2. Create DataFrames with Python **dicitonaries**

In [None]:
# Create a dictionary with lists
dict1 = {
    'names' : ['Alice', 'Bob', 'Charlie'],
    'ages' : [25, 30, 35],
    'nationalities' : ['American', 'British', 'Australian'],
    'sports' : ['Tennis', 'Soccer', 'Basketball']
}



In [None]:
# If using dictionaries, the length of the lists must be the same or an error will occur
dict2 = {
    'names' : ['Alice', 'Bob', 'Charlie'],
    'ages' : [25, 30, 35],
    'nationalities' : ['American', 'British', 'Australian'],
    'sports' : ['Tennis', 'Soccer']
}


Now, lets create a DataFrame to learn how to extract and manipulate data

In [None]:
# Lets create a DataFrame using a dictionary
player_data = {
    "Name": ["LeBron James", "Stephen Curry", "Kevin Durant"],
    "Team": ["Lakers", "Warriors", "Suns"],
    "Points Per Game": [27.2, 24.6, 26.9],
}


---
#### *Accessing Data from a DataFrame*
1. Access specific columns using []
2. Access specific rows using `.iloc[i]` or `.loc`

In [None]:
# Using [] after your DataFrame will focus on columns


# Using .iloc[] you can access a row using indexes


# The method .loc[] is used if your rows have specific labels
# Let's use of df2 


3. Access a specific cell using `DataFrame[Column][Index]`

In [None]:
# First specify the column, then specify the row index



# It will also work with row labels



4. Access a subset of DataFrame using conditions
You can use a condition to get a subset of your DataFrame using [conditon]

In [None]:
# Example: lets get a subset of our DataFrame for the players that scored more than 25 points


# Example: Get players than are from the Bucks team
# In Python == is used state 'equal'


---
#### *Adding Data to a DataFrame*
You can add new columns or rows to a DataFrame

In [None]:
# Specify a new column and assign (=) values


In [None]:
# You can use .loc[] method to create a new row and assign (=) values


You can use `pd.concat([df1, df2])` to combine two DataFrames

In [None]:
# Lets add new players to our DataFrame
new_players = {
    "Name": ["Joel Embiid", "Luka Dončić"],
    "Team": ["76ers", "Mavericks"],
    "Points Per Game": [30.6, 32.4],
    "Height (cm)": [213, 201]
}

# Create a DataFrame for your new players


# Combine both dataframes



---
#### *Basic DataFrame Information*

| Method | Output |
|-|-|
|`len(df)`| # rows|
|`df.shape`|(# rows, # columns)|
|`df.count()`| Number of non-NA values in each column|


In [None]:
# Let's try them 
# Use len() for # of rows

# Create a variable with shape for (#row, #columns) tuple


# Show how many values you have in each column .count()


---
#### *Summary/Statistics*
You can get descriptive statistics from for DataFrames.

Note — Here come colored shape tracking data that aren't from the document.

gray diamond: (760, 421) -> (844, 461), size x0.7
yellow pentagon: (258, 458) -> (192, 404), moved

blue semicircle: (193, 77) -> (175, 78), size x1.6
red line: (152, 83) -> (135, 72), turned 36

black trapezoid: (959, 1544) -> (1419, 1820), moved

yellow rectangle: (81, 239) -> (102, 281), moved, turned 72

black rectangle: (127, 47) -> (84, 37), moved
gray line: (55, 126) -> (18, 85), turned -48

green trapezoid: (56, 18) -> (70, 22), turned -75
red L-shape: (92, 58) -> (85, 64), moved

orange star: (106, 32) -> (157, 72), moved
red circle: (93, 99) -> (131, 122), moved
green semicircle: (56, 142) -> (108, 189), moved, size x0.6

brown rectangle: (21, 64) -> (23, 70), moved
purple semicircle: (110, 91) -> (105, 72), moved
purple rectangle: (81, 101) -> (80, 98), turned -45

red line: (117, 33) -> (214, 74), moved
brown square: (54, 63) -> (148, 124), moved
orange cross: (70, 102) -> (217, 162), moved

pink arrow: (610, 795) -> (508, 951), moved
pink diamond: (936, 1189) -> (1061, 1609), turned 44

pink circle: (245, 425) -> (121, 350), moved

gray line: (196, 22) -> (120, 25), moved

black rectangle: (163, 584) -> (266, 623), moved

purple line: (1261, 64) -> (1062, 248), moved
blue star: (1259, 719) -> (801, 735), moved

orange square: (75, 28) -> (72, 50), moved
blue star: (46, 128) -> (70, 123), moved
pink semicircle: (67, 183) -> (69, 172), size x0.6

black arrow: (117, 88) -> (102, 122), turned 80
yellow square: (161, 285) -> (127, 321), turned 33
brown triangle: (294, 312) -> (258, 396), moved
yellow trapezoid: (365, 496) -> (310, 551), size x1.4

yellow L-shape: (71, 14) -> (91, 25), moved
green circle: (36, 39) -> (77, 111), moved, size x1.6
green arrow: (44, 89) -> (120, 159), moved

However, most will only make sense for columns with integers or floats

|Method|Output|
|-|-|
|`df.sum()`|Sum of values of each column|
|`df.cumsum()`|Cumulative sum of values|
|`df.min()` or `df.max()`|Minimum or maximum values|
|`df.describe()`|Summary statistics|
|`df.mean()`|Mean of values|
|`df.median()`|Meadian of values|



In [None]:
# You can get summary of all columns or specify a column using brackets


#Try the rest


### Exercise: Manipulating data using DataFrames
Use the following dictionary to create a DataFrame and answer the questions

In [126]:
basketball_stats = {
    "Player": [
        "John Smith", "Mike Johnson", "Alex Brown", "Chris Davis", "James Wilson",
        "Daniel Lee", "Ryan Harris", "Kevin White", "David Martin", "Brian Anderson"
    ],
    "Team": [
        "Lions", "Lions", "Lions", "Lions", "Lions",
        "Tigers", "Tigers", "Tigers", "Tigers", "Tigers"
    ],
    "Points": [25, 18, 12, 20, 22, 15, 10, 30, 27, 14],
    "Assists": [5, 7, 4, 6, 3, 8, 9, 2, 5, 6],
    "Height_cm": [198, 195, 200, 205, 190, 185, 192, 198, 203, 187],
    "Weight_kg": [95, 92, 100, 110, 88, 85, 90, 97, 105, 83],
}

In [None]:
# Create a Pandas DataFrame using the dictionary above


1. How many players in your DataFrame are from the Tigers and how many are from the Lions?

In [None]:
# Code for 1


2. Who are the tallest and shortest players from the DataFrame?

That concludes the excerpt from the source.